Quali che possano essere stati i punti di contatto e le modalità di comunicazione tra mondi ed epoche così distanti è ancora argomento di indagine. Certo è che la società contemporanea, orientata a uniformare il comportamento umano all’efficienza della macchina, assiste al suo progressivo svuotamento di valori ma non è stata capace di trovare risposte soddisfacenti alle domande esistenziali fondamentali, considerandole obsolete o perfino imbarazzanti.
Perfino la filosofia e l’antropologia hanno smesso di interessarsi alla questione, preferendo dirigere i loro sforzi a un pragmatismo di sostegno alle scienze per risolvere problemi circoscritti e prettamente tecnici.
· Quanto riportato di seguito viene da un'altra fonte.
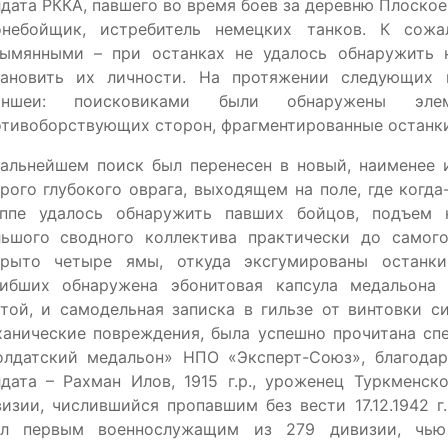
дата РККА, павшего во время боев за деревню Плоское
онебойщик, истребитель немецких танков. К сожа
зымянными – при останках не удалось обнаружить 
тановить их личности. На протяжении следующих 
аншеи: поисковиками были обнаружены эл
тивоборствующих сторон, фрагментированные останки
дальнейшем поиск был перенесен в новый, наименее 
рого глубокого оврага, выходящем на поле, где когда
уппе удалось обнаружить павших бойцов, подъем 
льшого сводного коллектива практически до самог
крыто четыре ямы, откуда эксгумированы останк
гибших обнаружена эбонитовая капсула медальона 
той, и самодельная записка в гильзе от винтовки с
ханические повреждения, была успешно прочитана сп
олдатский медальон» НПО «Эксперт-Союз», благодар
лдата – Рахман Илов, 1915 г.р., уроженец Туркменс
изии, числившийся пропавшим без вести 17.12.1942 
ал первым военнослужащим из 279 дивизии, чью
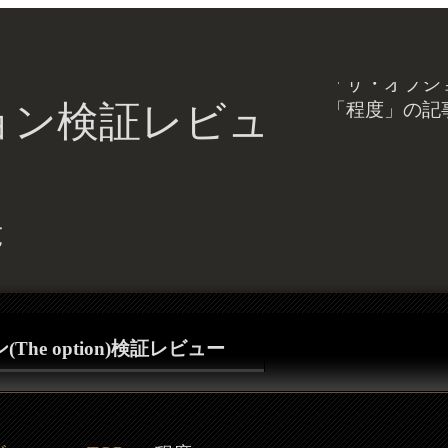
「ザ・オプショ
ョン検証レビュ
「程度」の記
覧
The option)検証レビュー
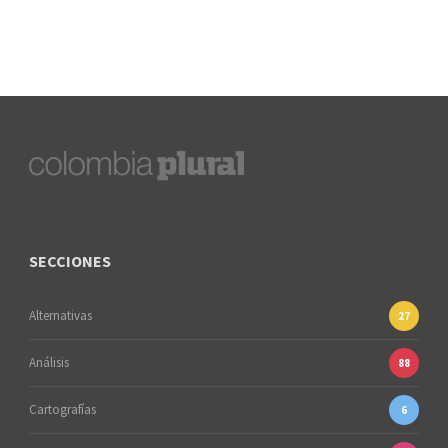
SECCIONES
Alternativas
27
Análisis
88
Cartografías
6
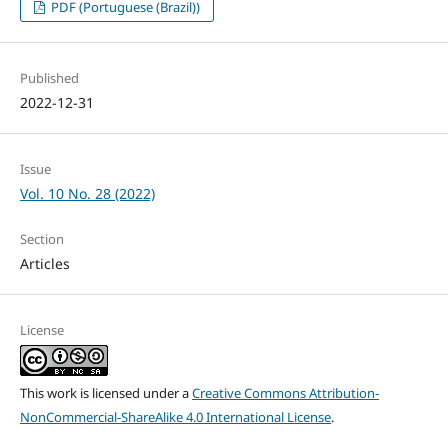
PDF (Portuguese (Brazil))
Published
2022-12-31
Issue
Vol. 10 No. 28 (2022)
Section
Articles
License
This work is licensed under a
Creative Commons Attribution-
NonCommercial-ShareAlike 4.0 International License
.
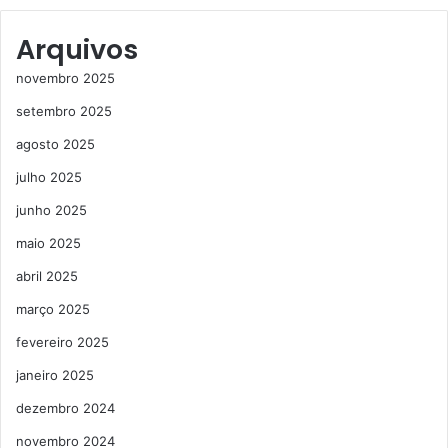
Arquivos
novembro 2025
setembro 2025
agosto 2025
julho 2025
junho 2025
maio 2025
abril 2025
março 2025
fevereiro 2025
janeiro 2025
dezembro 2024
novembro 2024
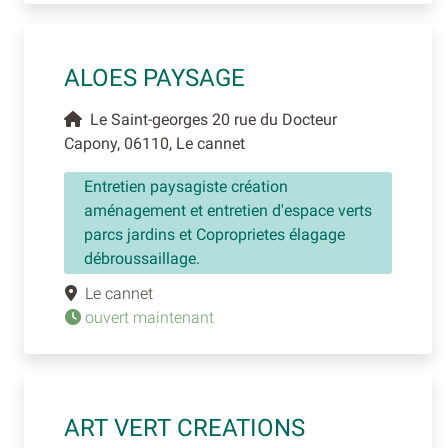
ALOES PAYSAGE
Le Saint-georges 20 rue du Docteur
Capony, 06110, Le cannet
Entretien paysagiste création
aménagement et entretien d'espace verts
parcs jardins et Coproprietes élagage
débroussaillage.
Le cannet
ouvert maintenant
ART VERT CREATIONS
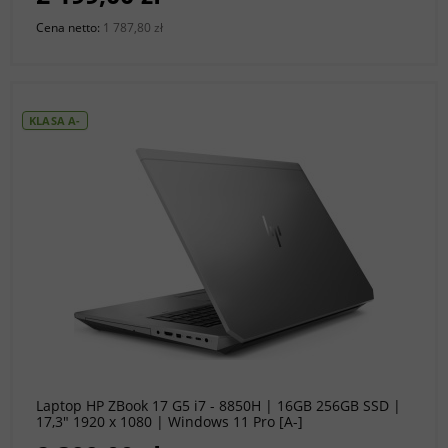
Cena netto:
1 787,80 zł
KLASA A-
do koszyka
Laptop HP ZBook 17 G5 i7 - 8850H | 16GB 256GB SSD |
17,3" 1920 x 1080 | Windows 11 Pro [A-]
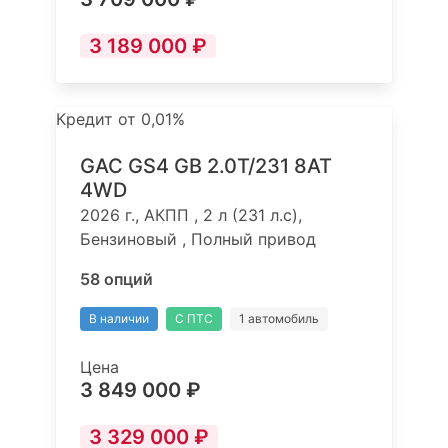
3 189 000 ₽
Кредит от 0,01%
GAC GS4 GB 2.0T/231 8AT
4WD
2026 г., АКПП , 2 л (231 л.с),
Бензиновый , Полный привод
58 опций
В наличии
С ПТС
1 автомобиль
Цена
3 849 000 ₽
3 329 000 ₽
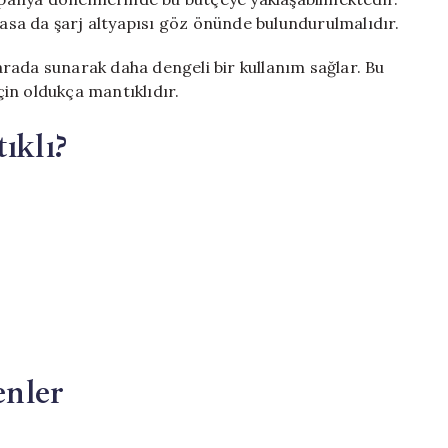
lasa da şarj altyapısı göz önünde bulundurulmalıdır.
r arada sunarak daha dengeli bir kullanım sağlar. Bu
için oldukça mantıklıdır.
klı?
nler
Devono quindi bastare le risposte del passato in quanto non se ne sono trovate di migliori. Il problema non può comunque essere eluso perché sebbene la tecnologia evolva i bisogni e le aspirazioni spirituali dell’uomo restano i medesimi.
La rimozione del problema esistenziale relegato a una questione di secondaria importanza soffoca il grido dell’uomo che ha semplicemente bisogno di trovare un senso alla sua quotidianità, di essere valorizzato e riconosciuto dalla società e trovare una direzione per la sua vita, mentre invece viene divorato dall’interno da una ideologia nichilista mascherata da progresso, con tutti i problemi che ne derivano a livello psicologico.
Probabilmente è proprio questo il motivo che ha indotto il mondo occidentale a cercare sempre più nelle culture tradizionali ciò che nelle religioni della società post-industriale è ormai solo un guscio vuoto di significato. A un esame approfondito al di là dell’aspetto formale e rituale, le risposte alle questioni di fondo che troviamo nel passato sono le stesse perché le necessità e l’origine dell’uomo moderno sono anch’esse le stesse. Infatti come afferma Eraclito La natura è una e comune a tutti.